Rupert Murdoch, writing about ‘mixed media’ in Forbes.com…
Those of us in so-called old media have also learned the hard way what this new meaning of networking spells for our businesses. Media companies don’t control the conversation anymore, at least not to the extent that we once did. The big hits of the past were often, if not exactly flukes, then at least the beneficiaries of limited options. Of course a film is going to be a success if it’s the only movie available on a Saturday night. Similarly, when three networks divided up a nation of 200 million, life was a lot easier for television executives. And not so very long ago most of the daily newspapers that survived the age of consolidation could count themselves blessed with monopolies in their home cities.
All that has changed. Options abound. Fans of small niches can now find new content they could never before. Going elsewhere for news and entertainment is easier and cheaper than ever. And people’s expectations of media have undergone a revolution. They are no longer content to be a passive audience; they insist on being participants, on creating their own material and finding others who will want to read, listen and watch.

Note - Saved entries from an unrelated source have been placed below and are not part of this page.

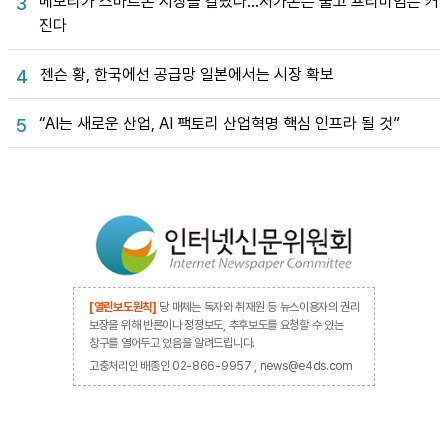
메모리가 스마트폰 시장을 갈랐다…저가폰은 줄고 프리미엄은 커
3
진다
젠슨 황, 한국에선 공급망 일본에서는 시장 확보
4
“AI는 새로운 산업, AI 팩토리 산업혁명 핵심 인프라 될 것”
5
[열린보도원칙]
당 매체는 독자와 취재원 등 뉴스이용자의 권리
보장을 위해 반론이나 정정보도, 추후보도를 요청할 수 있는
창구를 열어두고 있음을 알려드립니다.
고충처리인 배종인 02-866-9957 , news@e4ds.com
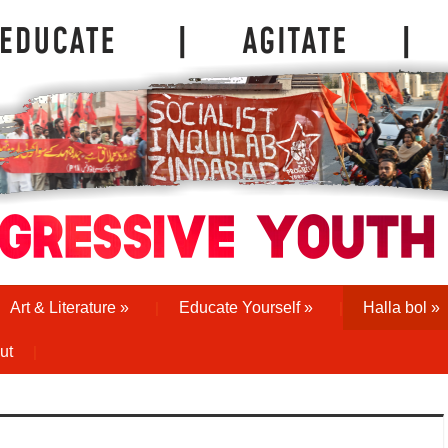
Art & Literature
»
Educate Yourself
»
Halla bol
»
ut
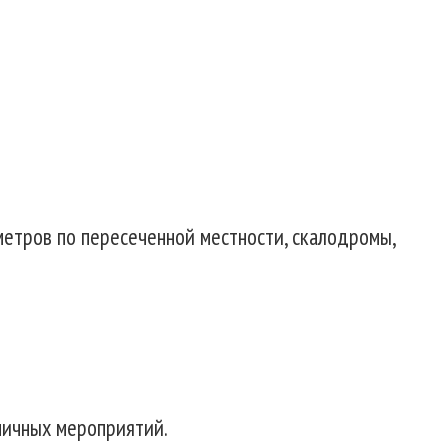
метров по пересеченной местности, скалодромы,
ничных мероприятий.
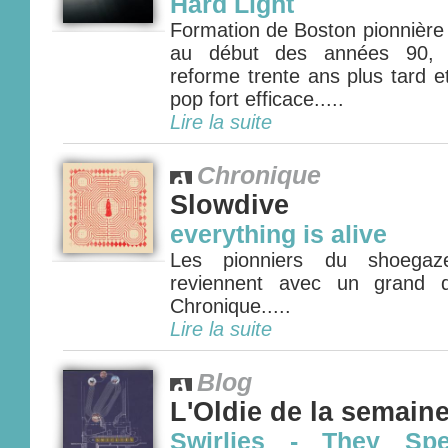
Hard Light
Formation de Boston pionnière
au début des années 90, 
reforme trente ans plus tard e
pop fort efficace.....
Lire la suite
Chronique
Slowdive
everything is alive
Les pionniers du shoegaze
reviennent avec un grand d
Chronique.....
Lire la suite
Blog
L'Oldie de la semain
Swirlies - They Spe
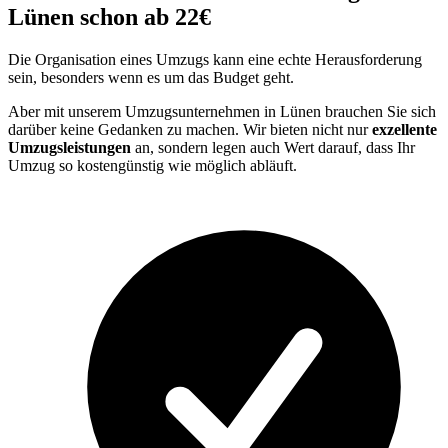
Lünen schon ab 22€
Die Organisation eines Umzugs kann eine echte Herausforderung
sein, besonders wenn es um das Budget geht.
Aber mit unserem Umzugsunternehmen in Lünen brauchen Sie sich
darüber keine Gedanken zu machen. Wir bieten nicht nur
exzellente
Umzugsleistungen
an, sondern legen auch Wert darauf, dass Ihr
Umzug so kostengünstig wie möglich abläuft.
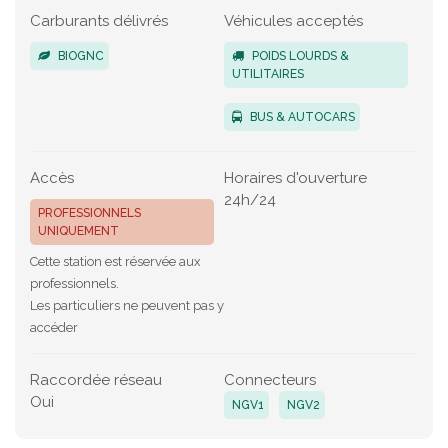
Carburants délivrés
Véhicules acceptés
BIOGNC
POIDS LOURDS &
UTILITAIRES
BUS & AUTOCARS
Accès
Horaires d'ouverture
24h/24
PROFESSIONNELS
UNIQUEMENT
Cette station est réservée aux
professionnels.
Les particuliers ne peuvent pas y
accéder
Raccordée réseau
Connecteurs
Oui
NGV1
NGV2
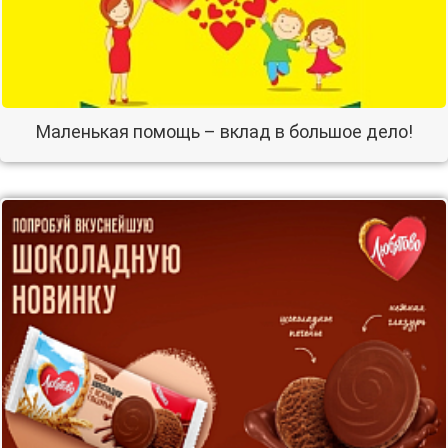
Маленькая помощь – вклад в большое дело!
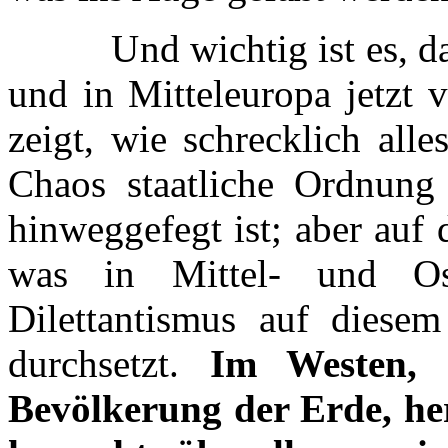
Und wichtig ist es, daß 
und in Mitteleuropa jetzt v
zeigt, wie schrecklich all
Chaos staatliche Ordnung 
hinweggefegt ist; aber auf 
was in Mittel- und Os
Dilettantismus auf diesem
durchsetzt.
Im Westen, 
Bevölkerung der Erde, her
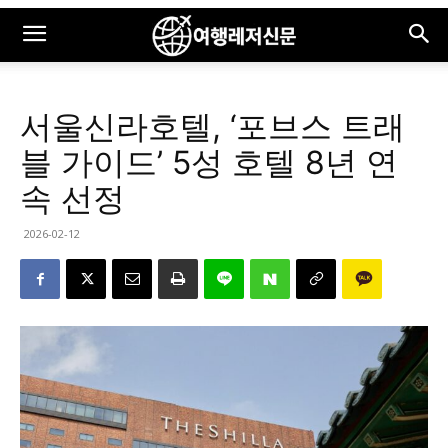
서울신라호텔, ‘포브스 트래
블 가이드’ 5성 호텔 8년 연
속 선정
2026-02-12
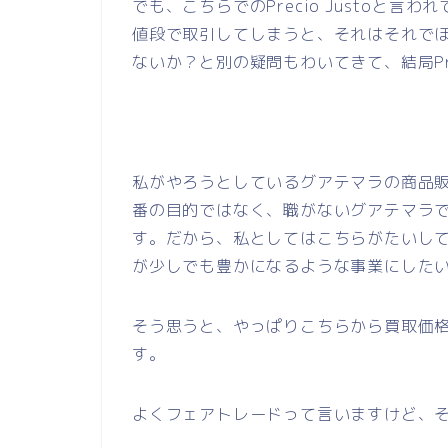
でも、こちらでのPrecio Justoと
値段で取引してしまうと、それはそれで
ないか？と別の疑問もわいてきて、結局Pre
私がやろうとしているグアテマラの商品
番の目的ではなく、職がないグアテマラ
す。だから、私としてはこちらがたいし
が少しでも豊かになるような事業にした
そう思うと、やっぱりこちらから買取価
す。
よくフェアトレードって言いますけど、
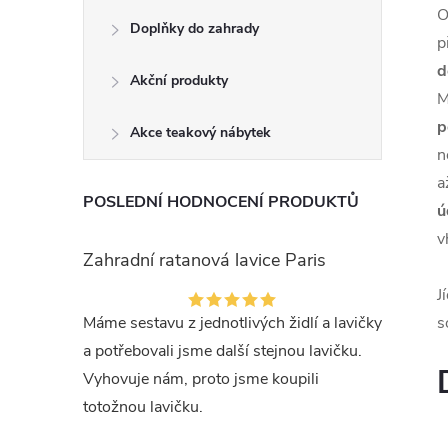
O
Doplňky do zahrady
p
d
Akční produkty
M
p
Akce teakový nábytek
n
a
POSLEDNÍ HODNOCENÍ PRODUKTŮ
ú
v
Zahradní ratanová lavice Paris
J
Máme sestavu z jednotlivých židlí a lavičky
s
a potřebovali jsme další stejnou lavičku.
Vyhovuje nám, proto jsme koupili
totožnou lavičku.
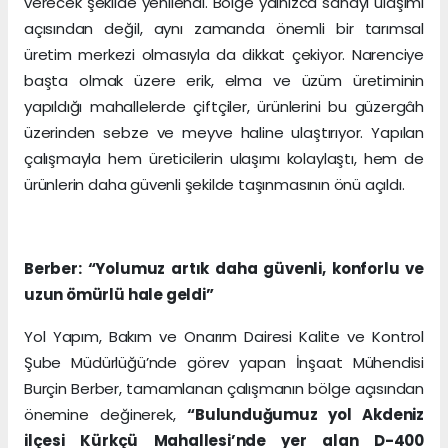
verecek şekilde yenilendi. Bölge yalnızca sanayi ulaşımı
açısından değil, aynı zamanda önemli bir tarımsal
üretim merkezi olmasıyla da dikkat çekiyor. Narenciye
başta olmak üzere erik, elma ve üzüm üretiminin
yapıldığı mahallelerde çiftçiler, ürünlerini bu güzergâh
üzerinden sebze ve meyve haline ulaştırıyor. Yapılan
çalışmayla hem üreticilerin ulaşımı kolaylaştı, hem de
ürünlerin daha güvenli şekilde taşınmasının önü açıldı.
Berber: “Yolumuz artık daha güvenli, konforlu ve
uzun ömürlü hale geldi”
Yol Yapım, Bakım ve Onarım Dairesi Kalite ve Kontrol
Şube Müdürlüğü’nde görev yapan İnşaat Mühendisi
Burçin Berber, tamamlanan çalışmanın bölge açısından
önemine değinerek,
“Bulunduğumuz yol Akdeniz
ilçesi Kürkçü Mahallesi’nde yer alan D-400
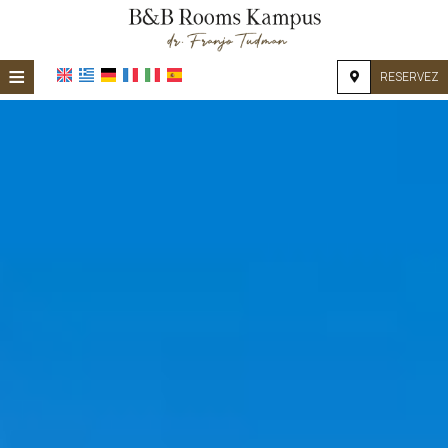
≡
RESERVEZ
ACCUEIL
EMPLACEMENT
HÉBERGEMENT
INSTALLATIONS
GALERIE PHOTO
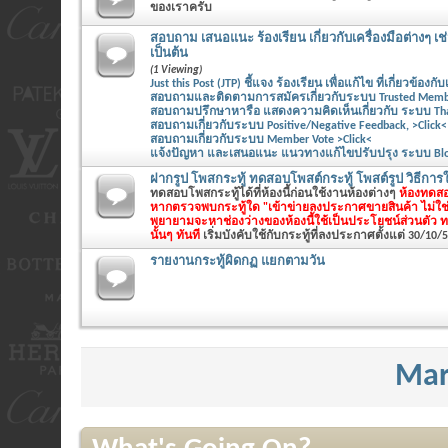
ของเราครับ
สอบถาม เสนอแนะ ร้องเรียน เกี่ยวกับเครื่องมือต่างๆ เช
เป็นต้น
(1 Viewing)
Just this Post (JTP) ชี้แจง ร้องเรียน เพื่อแก้ไข ที่เกี่ยวข้องกับ
สอบถามและติดตามการสมัครเกี่ยวกับระบบ Trusted Member
สอบถามปรึกษาหารือ แสดงความคิดเห็นเกี่ยวกับ ระบบ Thank
สอบถามเกี่ยวกับระบบ Positive/Negative Feedback, >Click<
สอบถามเกี่ยวกับระบบ Member Vote >Click<
แจ้งปัญหา และเสนอแนะ แนวทางแก้ไขปรับปรุง ระบบ Blog 
ฝากรูป โพสกระทู้ ทดสอบโพสต์กระทู้ โพสต์รูป วิธีการใช
ทดสอบโพสกระทู้ได้ที่ห้องนี้ก่อนใช้งานห้องต่างๆ
ห้องทดสอ
หากตรวจพบกระทู้ใด "เข้าข่ายลงประกาศขายสินค้า ไม่ใช
พยายามจะหาช่องว่างของห้องนี้ใช้เป็นประโยชน์ส่วนตัว 
นั้นๆ ทันที
เริ่มบังคับใช้กับกระทู้ที่ลงประกาศตั้งแต่ 30/10/
รายงานกระทู้ผิดกฏ แยกตามวัน
Mar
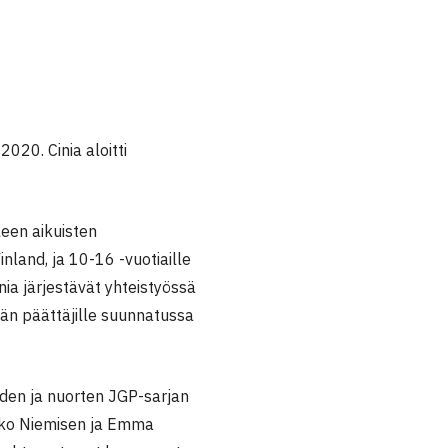
020. Cinia aloitti
een aikuisten
land, ja 10-16 -vuotiaille
inia järjestävät yhteistyössä
män päättäjille suunnatussa
iden ja nuorten JGP-sarjan
kko Niemisen ja Emma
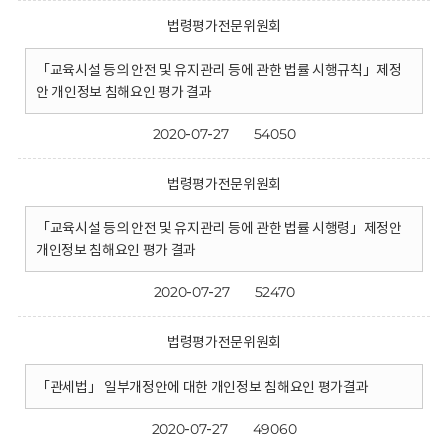
법령평가전문위원회
「교육시설 등의 안전 및 유지관리 등에 관한 법률 시행규칙」제정
안 개인정보 침해요인 평가 결과
2020-07-27
54050
법령평가전문위원회
「교육시설 등의 안전 및 유지관리 등에 관한 법률 시행령」제정안
개인정보 침해요인 평가 결과
2020-07-27
52470
법령평가전문위원회
「관세법」 일부개정안에 대한 개인정보 침해요인 평가결과
2020-07-27
49060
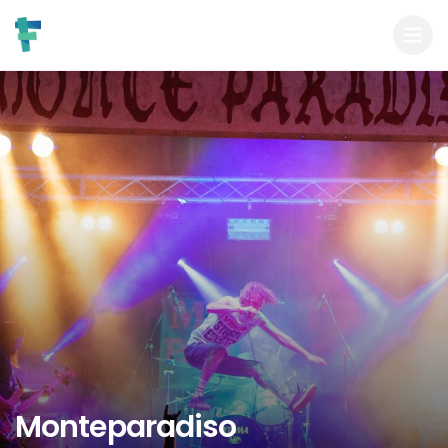
Monteparadiso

That’s the bad news, apparently. But,
The good news is that we are learning–and fast. Take the type of media I know best–news. News is in more demand than ever, but the vast network of Internet-savvy news junkies want their news with several fresh twists: constantly updated, relevant to their daily lives, complete with commentary and analysis, and presented in a way that allows them to interact not just with the news but with each other about the news. They won’t wait until six o’clock to watch the news on television or until the next morning to read it in isolation. This plainly provides a challenge for news providers but also an opportunity to be far more engaged with the audience.
Companies that take advantage of this new meaning of network and adapt to the expectations of the networked consumer can look forward to a new golden age of media.
Translation: stick with those News Corp shares.